No recuerdo exactamente cuándo fue que comenzaron a aparecer las bombas, sé que las primeras fueron inofensivas y que de no haber sido por el aburrimiento, que debido a la escasez de grandes acontecimientos universales padecían en esa época los periodistas de nuestro país, quizás la noticia no hubiera aparecido en las últimas columnas.

Hasta los primeros días después de los primeros brotes insurreccionales no advertimos que los petardos estallaban con regularidad y que una tremenda campaña de terrorismo había comenzado a amenazar la economía del país.

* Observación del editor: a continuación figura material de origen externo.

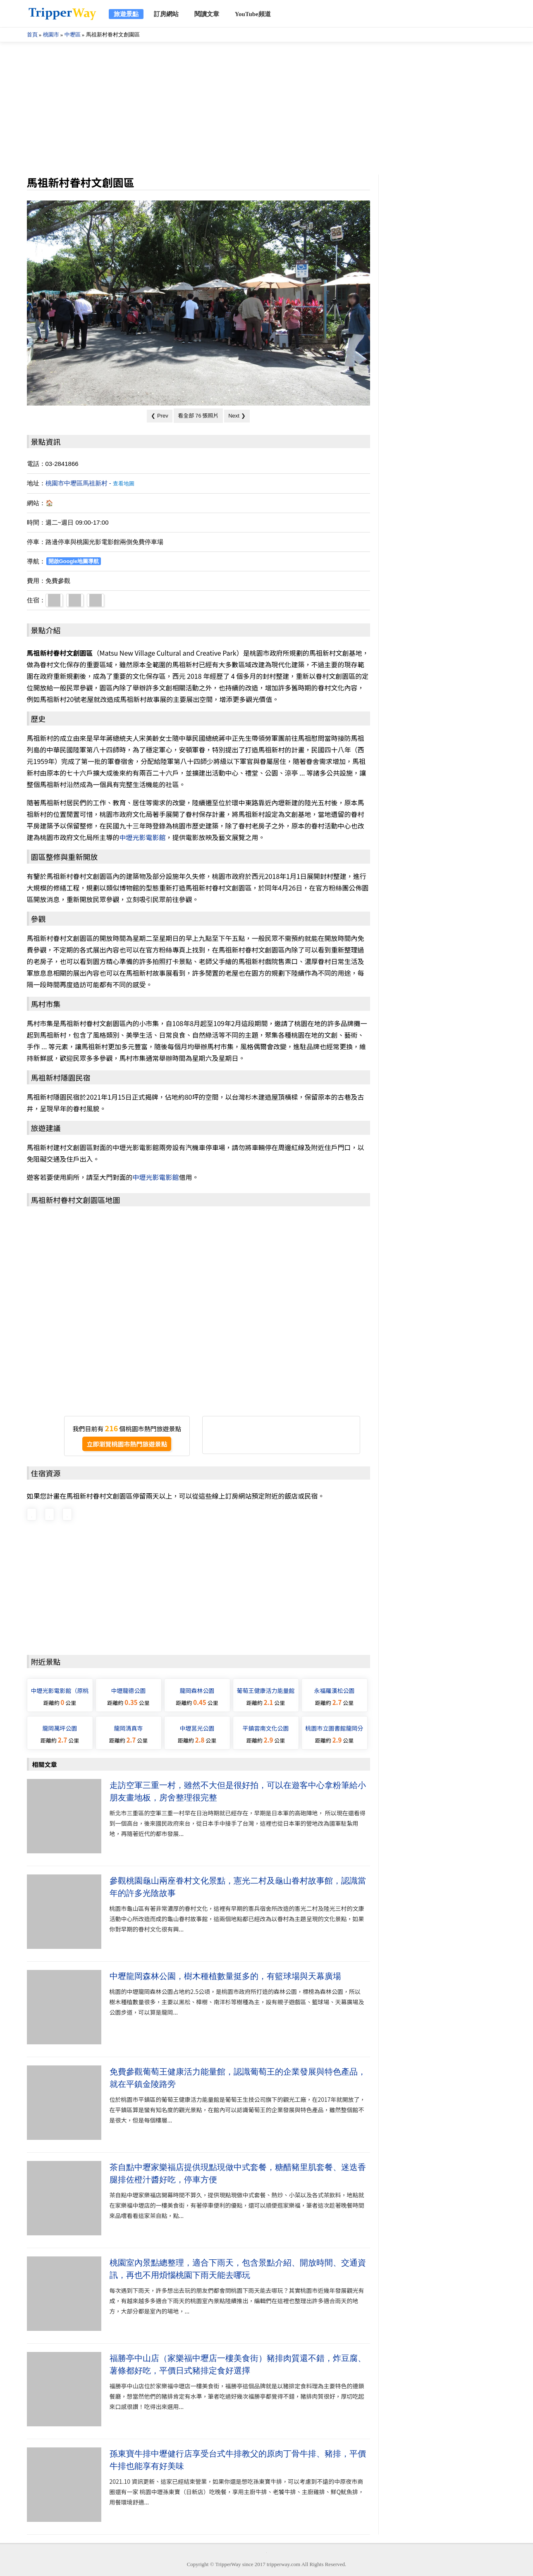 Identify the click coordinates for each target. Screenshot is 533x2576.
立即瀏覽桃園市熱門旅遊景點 (126, 1444)
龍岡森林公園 (197, 1690)
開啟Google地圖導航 (73, 561)
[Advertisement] (267, 108)
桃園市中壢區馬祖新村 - (89, 483)
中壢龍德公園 (128, 1690)
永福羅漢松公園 (334, 1690)
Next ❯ (236, 416)
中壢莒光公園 (197, 1728)
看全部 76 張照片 (198, 415)
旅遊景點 (126, 14)
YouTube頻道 (253, 14)
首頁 (32, 34)
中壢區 (73, 34)
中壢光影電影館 (143, 837)
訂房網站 (166, 14)
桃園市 (51, 34)
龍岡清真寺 (128, 1728)
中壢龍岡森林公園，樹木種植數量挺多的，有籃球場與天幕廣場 (225, 1976)
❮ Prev (159, 416)
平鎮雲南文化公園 (266, 1728)
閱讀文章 (206, 14)
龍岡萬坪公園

Al principio la noticia de una bomba descubierta minutos antes del estallido, o de su explosión, ya fuera en el lugar de su destino o en manos del terrorista, causaba una novedad insospechada y tema suficiente para escapar del tedio durante varios días sin tener que recurrir al bridge o la canasta. Después nos fuimos aburriendo de las alarmas periodísticas. Ya casi nos habíamos entregado nuevamente a la canasta, cuando los terroristas −comprendiendo que el tedio nos había cercado− emprendieron una nueva campaña. Esta vez no se trataba de pequeños petardos inofensivos, sino de bombas gigantescas, verdaderos monstruos de destrucción.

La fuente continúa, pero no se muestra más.